> _What the exercise asks_
Set down, please, exactly the lines below that run from the line with "todo tipo de" to the line with "színeikkel kerted díszei lesznek!", both lines included.

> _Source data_
------------------------------------------------

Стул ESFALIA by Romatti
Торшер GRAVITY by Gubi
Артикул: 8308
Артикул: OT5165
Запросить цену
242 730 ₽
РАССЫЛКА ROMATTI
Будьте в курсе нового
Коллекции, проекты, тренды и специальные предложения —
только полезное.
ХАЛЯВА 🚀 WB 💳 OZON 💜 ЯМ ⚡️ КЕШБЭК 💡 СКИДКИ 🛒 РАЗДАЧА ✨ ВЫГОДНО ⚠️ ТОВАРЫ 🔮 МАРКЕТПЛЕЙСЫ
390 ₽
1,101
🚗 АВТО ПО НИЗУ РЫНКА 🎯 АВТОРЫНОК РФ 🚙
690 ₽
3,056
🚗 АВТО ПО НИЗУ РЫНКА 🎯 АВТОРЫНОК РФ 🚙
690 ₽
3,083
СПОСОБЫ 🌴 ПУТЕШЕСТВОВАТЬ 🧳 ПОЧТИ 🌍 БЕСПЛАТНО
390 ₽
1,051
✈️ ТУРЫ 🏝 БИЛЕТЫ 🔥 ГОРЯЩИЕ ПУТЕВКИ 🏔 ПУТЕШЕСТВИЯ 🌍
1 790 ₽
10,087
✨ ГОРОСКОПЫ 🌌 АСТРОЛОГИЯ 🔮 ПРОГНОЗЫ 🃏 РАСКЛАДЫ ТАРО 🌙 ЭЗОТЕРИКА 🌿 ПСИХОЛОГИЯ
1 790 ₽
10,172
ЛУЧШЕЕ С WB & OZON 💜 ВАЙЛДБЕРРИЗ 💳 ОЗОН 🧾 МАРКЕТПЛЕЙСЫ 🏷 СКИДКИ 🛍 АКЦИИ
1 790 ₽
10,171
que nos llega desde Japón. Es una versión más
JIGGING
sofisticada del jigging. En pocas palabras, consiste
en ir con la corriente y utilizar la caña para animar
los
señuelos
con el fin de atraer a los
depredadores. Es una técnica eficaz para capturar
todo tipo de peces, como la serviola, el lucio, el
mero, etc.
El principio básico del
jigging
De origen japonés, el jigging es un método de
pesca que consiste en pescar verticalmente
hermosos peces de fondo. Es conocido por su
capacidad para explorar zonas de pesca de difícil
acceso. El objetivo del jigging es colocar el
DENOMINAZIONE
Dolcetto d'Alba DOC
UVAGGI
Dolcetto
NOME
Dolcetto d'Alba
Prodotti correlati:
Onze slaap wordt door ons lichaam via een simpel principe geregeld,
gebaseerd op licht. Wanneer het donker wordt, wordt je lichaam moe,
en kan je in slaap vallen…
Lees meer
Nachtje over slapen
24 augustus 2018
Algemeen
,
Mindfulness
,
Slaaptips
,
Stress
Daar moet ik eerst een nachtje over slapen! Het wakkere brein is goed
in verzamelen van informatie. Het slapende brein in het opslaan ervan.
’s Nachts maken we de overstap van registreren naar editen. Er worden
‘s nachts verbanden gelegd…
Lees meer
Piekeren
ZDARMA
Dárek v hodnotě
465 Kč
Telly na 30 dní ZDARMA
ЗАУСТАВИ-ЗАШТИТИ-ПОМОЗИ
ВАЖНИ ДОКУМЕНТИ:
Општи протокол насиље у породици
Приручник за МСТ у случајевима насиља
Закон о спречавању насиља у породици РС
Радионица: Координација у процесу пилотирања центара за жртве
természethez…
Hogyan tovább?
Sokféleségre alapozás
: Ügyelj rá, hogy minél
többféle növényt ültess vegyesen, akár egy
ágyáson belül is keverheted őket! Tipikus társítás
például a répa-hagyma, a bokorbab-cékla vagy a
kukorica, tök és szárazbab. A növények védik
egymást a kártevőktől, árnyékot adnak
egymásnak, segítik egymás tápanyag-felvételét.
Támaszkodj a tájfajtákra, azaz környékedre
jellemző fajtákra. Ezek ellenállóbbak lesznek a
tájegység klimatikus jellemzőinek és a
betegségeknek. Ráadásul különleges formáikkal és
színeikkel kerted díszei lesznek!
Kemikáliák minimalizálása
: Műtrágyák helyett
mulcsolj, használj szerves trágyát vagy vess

------------------------------------------------

> _Solution for this task_
todo tipo de peces, como la serviola, el lucio, el
mero, etc.
El principio básico del
jigging
De origen japonés, el jigging es un método de
pesca que consiste en pescar verticalmente
hermosos peces de fondo. Es conocido por su
capacidad para explorar zonas de pesca de difícil
acceso. El objetivo del jigging es colocar el
DENOMINAZIONE
Dolcetto d'Alba DOC
UVAGGI
Dolcetto
NOME
Dolcetto d'Alba
Prodotti correlati:
Onze slaap wordt door ons lichaam via een simpel principe geregeld,
gebaseerd op licht. Wanneer het donker wordt, wordt je lichaam moe,
en kan je in slaap vallen…
Lees meer
Nachtje over slapen
24 augustus 2018
Algemeen
,
Mindfulness
,
Slaaptips
,
Stress
Daar moet ik eerst een nachtje over slapen! Het wakkere brein is goed
in verzamelen van informatie. Het slapende brein in het opslaan ervan.
’s Nachts maken we de overstap van registreren naar editen. Er worden
‘s nachts verbanden gelegd…
Lees meer
Piekeren
ZDARMA
Dárek v hodnotě
465 Kč
Telly na 30 dní ZDARMA
ЗАУСТАВИ-ЗАШТИТИ-ПОМОЗИ
ВАЖНИ ДОКУМЕНТИ:
Општи протокол насиље у породици
Приручник за МСТ у случајевима насиља
Закон о спречавању насиља у породици РС
Радионица: Координација у процесу пилотирања центара за жртве
természethez…
Hogyan tovább?
Sokféleségre alapozás
: Ügyelj rá, hogy minél
többféle növényt ültess vegyesen, akár egy
ágyáson belül is keverheted őket! Tipikus társítás
például a répa-hagyma, a bokorbab-cékla vagy a
kukorica, tök és szárazbab. A növények védik
egymást a kártevőktől, árnyékot adnak
egymásnak, segítik egymás tápanyag-felvételét.
Támaszkodj a tájfajtákra, azaz környékedre
jellemző fajtákra. Ezek ellenállóbbak lesznek a
tájegység klimatikus jellemzőinek és a
betegségeknek. Ráadásul különleges formáikkal és
színeikkel kerted díszei lesznek!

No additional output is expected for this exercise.